Self-immolation holds a horrifying yet compelling fascination for millennials and baby boomers alike. Whether performed by Buddhist monks opposing the Viet Nam War or Tunisian street vendors protesting harassment by government authorities, the fatalism of the act captures not only the oppression felt by these individuals but underscores the passion that drives them to such self-sacrifice.
Such was the conundrum viewers confronted in the final opera of Richard Wagner’s Ring Cycle at the Regal Brooklyn Center Stadium 20 and other theaters in the Twin Cities on Saturday. The Metropolitan Opera Company’s performance of Gotterdammerung in its Live in HD series challenged the audience with the goddess turned mortal Brunnhilde throwing herself upon her hero-husband-traitor-lover’s funeral pyre to avenge her honor and fulfill the destruction of the gods. More than merely convincing, an actress’ portrayal of such an act must transform Brunnhilde’s passion to the level of transcendent ecstasy.
Though Deborah Voight’s immaculate voice captured the power and beauty of Wagner’s score, her acting failed to match the ecstasy embodied in Hildegarde Behrens’ performances in the role. Brunnhilde’s ride into Siegfried’s funereal flames must evoke a “passion and heroism” analogous to the Liebestod (love-death) scene found in Wagner’s Tristan und Isolde, but Voight’s performance, though musically magnificent, failed to project Behrens’ ecstatic abandonment.
Voight’s relative shortcomings reflected those of other major performers in the production as well. Jay Hunter Morris (Siegfried) and Iain Paterson (Gunther) were solidly professional, but evoked little passion or empathy. Wendy Bryn Harmer (Gutrune) projected a convincing combination of sorrow and outrage over Siegfried’s death while Hans Peter Konig (Hagen) and Eric Owens’ (Alberich) brief onstage moments contributed mightily to the production’s thematic effectiveness.
The impact of other aspects of the Met performance was similarly scatter-shot. By eliminating some of the opera’s musical conventions, Fabio Luisi’s conducting lightened some of the Teutonic weightiness of Wagner’s score without sacrificing its shifting moods. But impressive staging moments like the Rhine running red from Gunther washing his hands of Siegfried’s blood were offset by the less-than-spectacular apocalypse depicting Valhalla’s destruction at play’s end.

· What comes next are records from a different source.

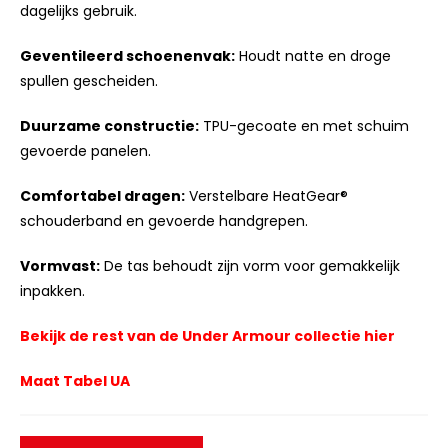
dagelijks gebruik.
Geventileerd schoenenvak:
Houdt natte en droge
spullen gescheiden.
Duurzame constructie:
TPU-gecoate en met schuim
gevoerde panelen.
Comfortabel dragen:
Verstelbare HeatGear®
schouderband en gevoerde handgrepen.
Vormvast:
De tas behoudt zijn vorm voor gemakkelijk
inpakken.
Bekijk de rest van de Under Armour collectie hier
Maat Tabel UA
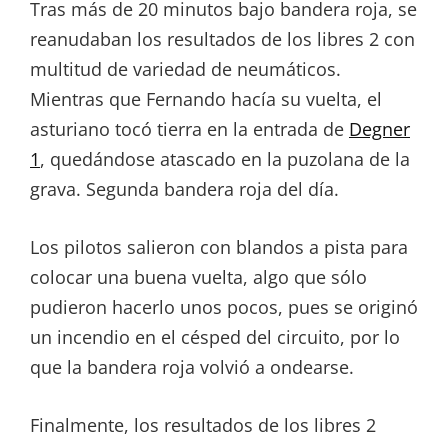
Tras más de 20 minutos bajo bandera roja, se
reanudaban los resultados de los libres 2 con
multitud de variedad de neumáticos.
Mientras que Fernando hacía su vuelta, el
asturiano tocó tierra en la entrada de
Degner
1
, quedándose atascado en la puzolana de la
grava. Segunda bandera roja del día.
Los pilotos salieron con blandos a pista para
colocar una buena vuelta, algo que sólo
pudieron hacerlo unos pocos, pues se originó
un incendio en el césped del circuito, por lo
que la bandera roja volvió a ondearse.
Finalmente, los resultados de los libres 2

Given its quality of resources and talent, this Met version suffered from unfilled expectations. Where Gotterdammerung is supposed to culminate Wagner’s dream of “setting the world on fire through Art so that a better, new world would emerge” according to one YouTube enthusiast, this version simply maintained the emotional level of previous operas in the Cycle. A new world may be implied from this version of Wagner’s masterpiece, but not one transformed by an emotional apotheosis like the self-immolations that triggered Arab Spring.